United States Air Force general (born 1958)

Lieutenant General Leon Scott Rice (born 27 May 1958) is a former director of the Air National Guard. He previously served as The Adjutant General (TAG) and Commander of the Massachusetts National Guard and as an assistant to Gen Mark A. Welsh III, former commander of the United States Air Forces in Europe. Rice has also served as commander of USAF Forces deployed for United States Central Command in the Middle East Area of Operations. He is a Boeing 777 first officer flying for United Airlines (though currently on a military leave of absence) in Washington Dulles International Airport.
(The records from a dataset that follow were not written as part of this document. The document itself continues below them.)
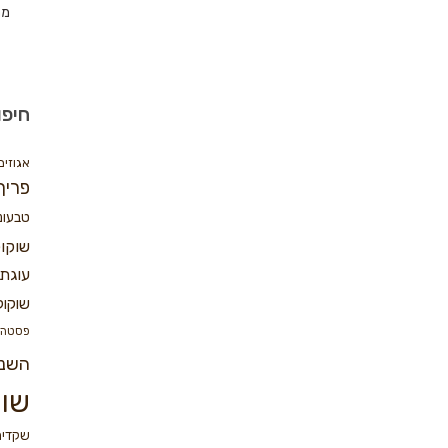
מת
חיפו
אגוזים
פריך
טבעונ
שוקו
עוגת 
שוקול
פסטה
השנ
שוק
שקדים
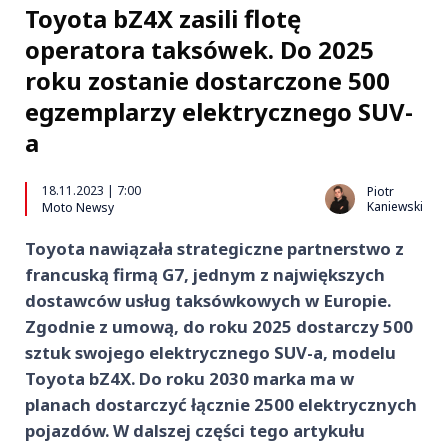
Toyota bZ4X zasili flotę
operatora taksówek. Do 2025
roku zostanie dostarczone 500
egzemplarzy elektrycznego SUV-
a
18.11.2023 | 7:00
Piotr
Kaniewski
Moto Newsy
Toyota nawiązała strategiczne partnerstwo z
francuską firmą G7, jednym z największych
dostawców usług taksówkowych w Europie.
Zgodnie z umową, do roku 2025 dostarczy 500
sztuk swojego elektrycznego SUV-a, modelu
Toyota bZ4X. Do roku 2030 marka ma w
planach dostarczyć łącznie 2500 elektrycznych
pojazdów. W dalszej części tego artykułu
On 3 April 2012 he was appointed by Governor Deval Patrick as The Adjutant General (TAG) of the Massachusetts National Guard and reappointed as The Adjutant General by Governor Charles Baker on 12 May 2015. Rice retired from the U.S. Air Force on 1 August 2020 after over 40 years of service.

==Early life==
Rice was born 27 May 1958 to Leon Harold Rice (1919–2002) and Margery Ann (Miller) Rice (1918–2005) in Bedford, New Hampshire; a military family with his mother serving as a captain during WWII in the Army Nurse Corps, and eventually becoming in 1990 a Commander of the Department of New Hampshire Veterans of Foreign Wars. Rice is a direct descendant of Edmund Rice, an early immigrant to Massachusetts Bay Colony. Rice attended local public schools and earned the rank of Eagle Scout in 1972.

==Career==
Rice was the director of the Air National Guard, The Pentagon, Washington, D.C. He is responsible for formulating, developing and coordinating all policies, plans and programs affecting more than 105,500 Guard members and civilians in more than 90 wings and 175 geographically separated units across 213 locations throughout the 50 States, the District of Columbia, Puerto Rico, Guam and the Virgin Islands.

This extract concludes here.